■ **Exercise brief**: Each line below from the one containing "r | Water Soluble" through the one containing "- Liquid Gel" is to be given again exactly, and no line outside that span.

■ **Listed entries**:
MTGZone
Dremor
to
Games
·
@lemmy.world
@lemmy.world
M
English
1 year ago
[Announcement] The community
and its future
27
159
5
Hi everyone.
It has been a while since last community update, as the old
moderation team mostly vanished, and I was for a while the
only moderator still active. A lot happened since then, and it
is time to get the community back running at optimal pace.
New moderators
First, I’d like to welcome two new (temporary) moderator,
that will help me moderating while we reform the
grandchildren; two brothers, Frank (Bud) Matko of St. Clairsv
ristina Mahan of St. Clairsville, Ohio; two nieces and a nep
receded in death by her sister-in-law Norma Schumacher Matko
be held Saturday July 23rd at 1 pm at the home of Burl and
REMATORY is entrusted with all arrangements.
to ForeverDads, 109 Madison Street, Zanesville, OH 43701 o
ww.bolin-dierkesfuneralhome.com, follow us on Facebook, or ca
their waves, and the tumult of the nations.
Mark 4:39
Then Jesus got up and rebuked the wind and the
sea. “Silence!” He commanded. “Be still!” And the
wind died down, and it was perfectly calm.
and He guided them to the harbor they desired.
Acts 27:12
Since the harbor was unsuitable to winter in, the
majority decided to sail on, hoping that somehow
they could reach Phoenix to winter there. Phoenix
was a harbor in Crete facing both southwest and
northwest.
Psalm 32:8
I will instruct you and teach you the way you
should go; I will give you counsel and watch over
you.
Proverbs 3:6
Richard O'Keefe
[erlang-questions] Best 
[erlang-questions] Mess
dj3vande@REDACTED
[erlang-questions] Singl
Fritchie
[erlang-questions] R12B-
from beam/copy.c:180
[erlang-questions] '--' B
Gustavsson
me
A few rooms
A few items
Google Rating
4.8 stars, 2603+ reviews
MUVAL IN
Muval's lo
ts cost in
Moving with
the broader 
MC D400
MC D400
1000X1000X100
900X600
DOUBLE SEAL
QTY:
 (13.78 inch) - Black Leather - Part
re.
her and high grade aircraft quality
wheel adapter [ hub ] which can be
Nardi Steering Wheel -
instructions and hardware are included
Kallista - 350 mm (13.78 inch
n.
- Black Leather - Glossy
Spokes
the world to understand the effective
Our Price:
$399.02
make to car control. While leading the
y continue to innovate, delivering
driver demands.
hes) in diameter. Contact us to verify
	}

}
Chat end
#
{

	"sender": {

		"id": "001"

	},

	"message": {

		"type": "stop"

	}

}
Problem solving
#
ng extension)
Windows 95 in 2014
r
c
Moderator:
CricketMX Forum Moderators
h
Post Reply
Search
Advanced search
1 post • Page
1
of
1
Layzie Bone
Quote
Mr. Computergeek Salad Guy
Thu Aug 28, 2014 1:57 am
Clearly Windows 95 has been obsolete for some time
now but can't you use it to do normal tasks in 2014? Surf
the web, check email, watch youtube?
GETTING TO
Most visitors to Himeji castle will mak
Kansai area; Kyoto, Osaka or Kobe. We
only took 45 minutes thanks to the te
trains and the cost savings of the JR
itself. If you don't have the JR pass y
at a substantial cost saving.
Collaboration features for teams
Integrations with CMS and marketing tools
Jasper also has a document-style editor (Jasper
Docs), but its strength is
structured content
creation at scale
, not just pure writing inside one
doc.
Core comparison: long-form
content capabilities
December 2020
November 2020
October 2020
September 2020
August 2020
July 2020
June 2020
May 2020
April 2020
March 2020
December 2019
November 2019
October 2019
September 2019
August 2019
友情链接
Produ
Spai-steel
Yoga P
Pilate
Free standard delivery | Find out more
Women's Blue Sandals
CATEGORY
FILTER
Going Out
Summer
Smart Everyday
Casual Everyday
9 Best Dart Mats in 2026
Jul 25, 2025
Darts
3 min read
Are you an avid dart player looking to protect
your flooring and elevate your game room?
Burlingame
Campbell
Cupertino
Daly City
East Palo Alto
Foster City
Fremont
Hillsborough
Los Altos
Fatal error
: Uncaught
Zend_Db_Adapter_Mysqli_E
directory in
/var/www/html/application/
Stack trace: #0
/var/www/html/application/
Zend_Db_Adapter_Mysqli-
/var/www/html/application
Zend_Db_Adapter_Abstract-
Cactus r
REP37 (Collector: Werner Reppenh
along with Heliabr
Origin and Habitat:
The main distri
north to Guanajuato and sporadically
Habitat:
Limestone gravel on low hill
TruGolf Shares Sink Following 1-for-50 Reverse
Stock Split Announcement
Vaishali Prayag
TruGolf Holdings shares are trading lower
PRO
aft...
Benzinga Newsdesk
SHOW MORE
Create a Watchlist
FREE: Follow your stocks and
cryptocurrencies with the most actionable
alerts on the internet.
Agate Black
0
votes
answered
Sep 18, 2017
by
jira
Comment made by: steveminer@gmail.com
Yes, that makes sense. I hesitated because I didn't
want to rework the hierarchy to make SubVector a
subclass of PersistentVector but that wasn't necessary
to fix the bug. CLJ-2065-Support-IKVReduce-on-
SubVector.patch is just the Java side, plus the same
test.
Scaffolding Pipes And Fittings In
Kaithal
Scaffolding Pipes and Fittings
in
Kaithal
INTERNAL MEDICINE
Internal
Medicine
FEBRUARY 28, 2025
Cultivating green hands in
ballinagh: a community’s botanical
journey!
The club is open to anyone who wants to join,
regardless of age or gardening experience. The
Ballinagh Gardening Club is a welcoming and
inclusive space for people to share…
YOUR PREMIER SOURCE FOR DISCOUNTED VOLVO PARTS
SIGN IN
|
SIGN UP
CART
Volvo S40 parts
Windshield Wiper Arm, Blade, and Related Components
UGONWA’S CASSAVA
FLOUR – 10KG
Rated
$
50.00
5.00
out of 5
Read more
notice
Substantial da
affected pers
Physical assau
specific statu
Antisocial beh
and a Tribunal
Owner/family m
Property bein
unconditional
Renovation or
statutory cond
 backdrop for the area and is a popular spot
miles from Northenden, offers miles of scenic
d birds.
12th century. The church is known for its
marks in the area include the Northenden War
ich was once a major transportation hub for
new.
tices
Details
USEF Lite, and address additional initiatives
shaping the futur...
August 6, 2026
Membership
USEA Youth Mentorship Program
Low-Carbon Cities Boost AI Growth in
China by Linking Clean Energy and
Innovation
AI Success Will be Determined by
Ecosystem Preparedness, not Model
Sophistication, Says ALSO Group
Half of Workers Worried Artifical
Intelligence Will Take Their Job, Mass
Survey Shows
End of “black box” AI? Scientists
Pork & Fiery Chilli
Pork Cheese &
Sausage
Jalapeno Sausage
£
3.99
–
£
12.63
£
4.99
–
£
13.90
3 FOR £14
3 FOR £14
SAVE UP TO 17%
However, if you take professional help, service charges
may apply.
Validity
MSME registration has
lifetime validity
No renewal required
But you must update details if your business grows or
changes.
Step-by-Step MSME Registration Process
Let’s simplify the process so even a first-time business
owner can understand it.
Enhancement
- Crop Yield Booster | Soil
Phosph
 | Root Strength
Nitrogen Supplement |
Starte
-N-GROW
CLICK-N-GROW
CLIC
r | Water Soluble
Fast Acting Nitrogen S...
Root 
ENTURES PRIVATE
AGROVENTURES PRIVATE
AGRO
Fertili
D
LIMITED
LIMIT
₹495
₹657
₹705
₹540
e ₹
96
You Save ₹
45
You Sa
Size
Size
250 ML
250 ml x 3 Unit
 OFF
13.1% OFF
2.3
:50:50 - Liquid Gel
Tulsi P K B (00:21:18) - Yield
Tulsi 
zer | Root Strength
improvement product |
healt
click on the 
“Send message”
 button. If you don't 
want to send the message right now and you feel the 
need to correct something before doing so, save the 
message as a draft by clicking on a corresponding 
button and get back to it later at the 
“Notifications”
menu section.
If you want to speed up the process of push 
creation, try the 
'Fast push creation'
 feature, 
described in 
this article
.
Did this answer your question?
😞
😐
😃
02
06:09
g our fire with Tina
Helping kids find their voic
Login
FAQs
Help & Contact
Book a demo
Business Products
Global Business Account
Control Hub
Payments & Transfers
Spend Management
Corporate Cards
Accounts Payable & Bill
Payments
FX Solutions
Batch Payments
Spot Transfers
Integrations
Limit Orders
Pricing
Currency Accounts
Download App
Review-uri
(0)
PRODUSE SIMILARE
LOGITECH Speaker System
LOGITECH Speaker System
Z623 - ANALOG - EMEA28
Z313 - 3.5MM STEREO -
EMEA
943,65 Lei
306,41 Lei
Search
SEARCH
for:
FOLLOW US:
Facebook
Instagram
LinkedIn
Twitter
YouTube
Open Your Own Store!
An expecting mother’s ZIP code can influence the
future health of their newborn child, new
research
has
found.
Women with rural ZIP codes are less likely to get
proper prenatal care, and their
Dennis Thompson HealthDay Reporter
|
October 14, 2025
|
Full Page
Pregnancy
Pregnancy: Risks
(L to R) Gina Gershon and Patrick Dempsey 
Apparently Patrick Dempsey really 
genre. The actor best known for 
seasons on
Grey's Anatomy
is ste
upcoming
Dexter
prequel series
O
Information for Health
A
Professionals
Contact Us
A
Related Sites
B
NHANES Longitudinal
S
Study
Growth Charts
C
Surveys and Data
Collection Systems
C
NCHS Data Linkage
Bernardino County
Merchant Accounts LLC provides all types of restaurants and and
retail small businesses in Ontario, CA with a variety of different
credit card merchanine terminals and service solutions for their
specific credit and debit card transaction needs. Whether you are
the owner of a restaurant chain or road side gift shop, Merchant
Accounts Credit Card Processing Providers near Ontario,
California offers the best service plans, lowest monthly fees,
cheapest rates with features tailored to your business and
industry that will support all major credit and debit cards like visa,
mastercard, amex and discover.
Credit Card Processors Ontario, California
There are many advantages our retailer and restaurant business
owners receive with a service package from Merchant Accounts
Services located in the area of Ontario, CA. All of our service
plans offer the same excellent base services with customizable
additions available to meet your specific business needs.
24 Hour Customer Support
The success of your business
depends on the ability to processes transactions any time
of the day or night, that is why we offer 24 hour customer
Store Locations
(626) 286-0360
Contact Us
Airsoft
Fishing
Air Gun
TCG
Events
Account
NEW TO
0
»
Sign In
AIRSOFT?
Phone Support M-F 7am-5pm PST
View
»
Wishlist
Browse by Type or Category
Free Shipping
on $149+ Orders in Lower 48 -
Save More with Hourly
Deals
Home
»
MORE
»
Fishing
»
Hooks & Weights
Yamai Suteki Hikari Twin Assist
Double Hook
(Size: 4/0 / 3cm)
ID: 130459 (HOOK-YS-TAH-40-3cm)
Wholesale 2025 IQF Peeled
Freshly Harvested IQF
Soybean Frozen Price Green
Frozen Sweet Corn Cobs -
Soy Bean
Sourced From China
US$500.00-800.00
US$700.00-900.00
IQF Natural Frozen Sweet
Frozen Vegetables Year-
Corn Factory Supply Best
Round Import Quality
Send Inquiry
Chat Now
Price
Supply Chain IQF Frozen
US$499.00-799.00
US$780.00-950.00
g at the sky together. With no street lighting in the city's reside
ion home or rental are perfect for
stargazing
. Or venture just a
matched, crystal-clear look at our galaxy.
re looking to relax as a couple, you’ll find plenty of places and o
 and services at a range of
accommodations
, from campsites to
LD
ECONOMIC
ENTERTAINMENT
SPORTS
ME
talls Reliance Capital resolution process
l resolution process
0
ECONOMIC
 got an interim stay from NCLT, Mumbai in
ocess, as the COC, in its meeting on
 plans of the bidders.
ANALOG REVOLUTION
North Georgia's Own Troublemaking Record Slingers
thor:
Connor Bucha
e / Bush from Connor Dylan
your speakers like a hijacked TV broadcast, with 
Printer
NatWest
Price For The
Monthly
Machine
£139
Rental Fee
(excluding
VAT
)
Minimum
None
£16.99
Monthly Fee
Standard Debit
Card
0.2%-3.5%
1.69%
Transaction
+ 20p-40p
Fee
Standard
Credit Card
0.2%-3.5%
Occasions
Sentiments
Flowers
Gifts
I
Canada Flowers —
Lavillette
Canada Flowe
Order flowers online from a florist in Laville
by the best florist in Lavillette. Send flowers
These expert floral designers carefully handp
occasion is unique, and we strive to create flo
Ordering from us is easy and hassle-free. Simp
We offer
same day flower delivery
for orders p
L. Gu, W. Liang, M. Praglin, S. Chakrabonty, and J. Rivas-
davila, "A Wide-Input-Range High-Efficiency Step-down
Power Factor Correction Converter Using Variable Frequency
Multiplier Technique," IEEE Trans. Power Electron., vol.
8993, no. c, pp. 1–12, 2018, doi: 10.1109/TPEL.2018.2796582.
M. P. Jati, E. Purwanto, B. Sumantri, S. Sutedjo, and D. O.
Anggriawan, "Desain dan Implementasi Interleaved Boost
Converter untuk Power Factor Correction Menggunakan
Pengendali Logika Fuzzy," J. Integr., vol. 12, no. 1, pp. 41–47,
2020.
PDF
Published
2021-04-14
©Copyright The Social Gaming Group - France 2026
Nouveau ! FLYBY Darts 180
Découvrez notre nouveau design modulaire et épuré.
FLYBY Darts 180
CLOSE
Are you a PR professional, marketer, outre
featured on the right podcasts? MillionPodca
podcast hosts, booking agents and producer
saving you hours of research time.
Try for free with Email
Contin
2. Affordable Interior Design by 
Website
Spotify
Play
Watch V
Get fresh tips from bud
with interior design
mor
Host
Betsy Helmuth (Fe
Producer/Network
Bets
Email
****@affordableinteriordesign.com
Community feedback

■ **Answer**:
r | Water Soluble
Fast Acting Nitrogen S...
Root 
ENTURES PRIVATE
AGROVENTURES PRIVATE
AGRO
Fertili
D
LIMITED
LIMIT
₹495
₹657
₹705
₹540
e ₹
96
You Save ₹
45
You Sa
Size
Size
250 ML
250 ml x 3 Unit
 OFF
13.1% OFF
2.3
:50:50 - Liquid Gel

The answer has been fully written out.